Thüringische Landeszeitung (Jena)
Politische Puppenpläne
Waidspeicher-Bühne soll nun doch noch wieder ins Theater Erfurt eingegliedert werden
In einem Nebensatz deutete Thomas Grysko dergleichen bereits im vergangenen Juli an: Der „Theatertransformationsprozess Erfurt“, so der Projektleiter Theater im Kulturdezernat auf einem Podium des Festivals „Phoenix 2.0“, umfasst viel mehr als die Frage, ob und wie es wieder eigene Schauspielangebote in der Landeshauptstadt geben kann. Unter anderem gehe es auch ums Puppentheater Waidspeicher.

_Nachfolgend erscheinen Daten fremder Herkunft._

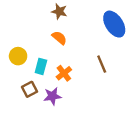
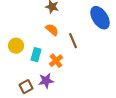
brown line: (102, 64) -> (73, 41), moved
brown square: (30, 89) -> (26, 87), moved

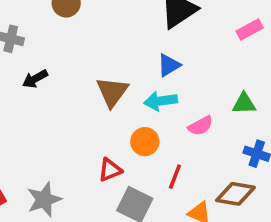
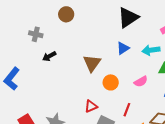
cyan arrow: (161, 101) -> (151, 50), moved
orange circle: (145, 142) -> (111, 82), moved

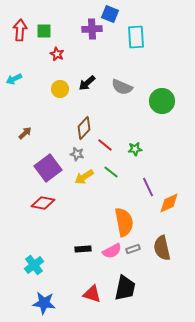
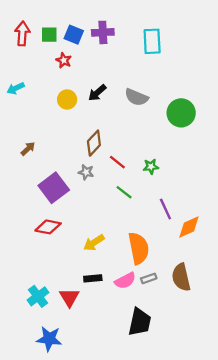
blue square: (110, 14) -> (74, 35), moved
yellow arrow: (84, 177) -> (94, 243), moved
red triangle: (92, 294) -> (69, 297), moved, turned 42

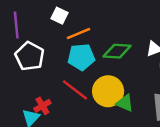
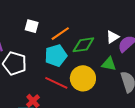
orange line: (78, 34) -> (60, 34), moved
green triangle: (125, 103) -> (109, 64), moved

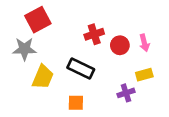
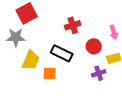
red circle: (120, 45) -> (94, 46), moved
orange square: (76, 103) -> (50, 73), moved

In bisherigen Beteiligungsrunden spielte das zwar keine Rolle. Inzwischen verdichteten sich gleichwohl Hinweise, dass die Stadt einen alten Plan aus der Tasche holt.
Auf Nachfrage bestätigt Gryskos Chef, Dezernent Tobias J. Knoblich: „Unser Ziel besteht darin, das Puppentheater komplett ins Theater Erfurt zu reintegrieren, auch räumlich.“Das sei eine Option, Auftaktgespräche dazu habe es gegeben, detailliertere werden demnach ab Februar folgen. Knoblich möchte derart gerne „Doppelstrukturen“abschaffen: Werkstätten, Verwaltung, Vermarktung, Ticketing, Intendanten. Das sei „kein millionenschwerer Befreiungsschlag“für den Kulturhaushalt der Stadt, „aber einen signifikanten Betrag und Baustein, der eine gewisse Manövrierfähigkeit für anderes erlaubte.“
Reintegration des Puppentheaters seit über zehn Jahren ein Thema
Im Gespräch ist das seit mehr als zehn Jahren. „Die organisatorische und künstlerische Reintegration des Puppentheaters Waidspeicher in den Eigenbetrieb Theater Erfurt“stand bereits 2013 als Prüfauftrag im Finanzierungsvertrag mit Stadt und Land. Ein vom damaligen Kulturstaatssekretär Thomas Deufel (SPD) bei den Unternehmensberatern von Actori (München) beauftragtes Gutachten zur Theaterlandschaft Thüringen ging dem voraus. In der nächsten Verhandlungsrunde wurde aber doch nichts daraus.
Nun, da Strukturen und Organisation
des Theaters Erfurt für die Zeit ab 2027 überdacht werden und dabei ohnehin ein anderes, kollektiveres Leitungsmodell im Raum steht, geht man es wieder mal an: mit dem jedoch noch kaum untersetzten Zauberwort Synergien.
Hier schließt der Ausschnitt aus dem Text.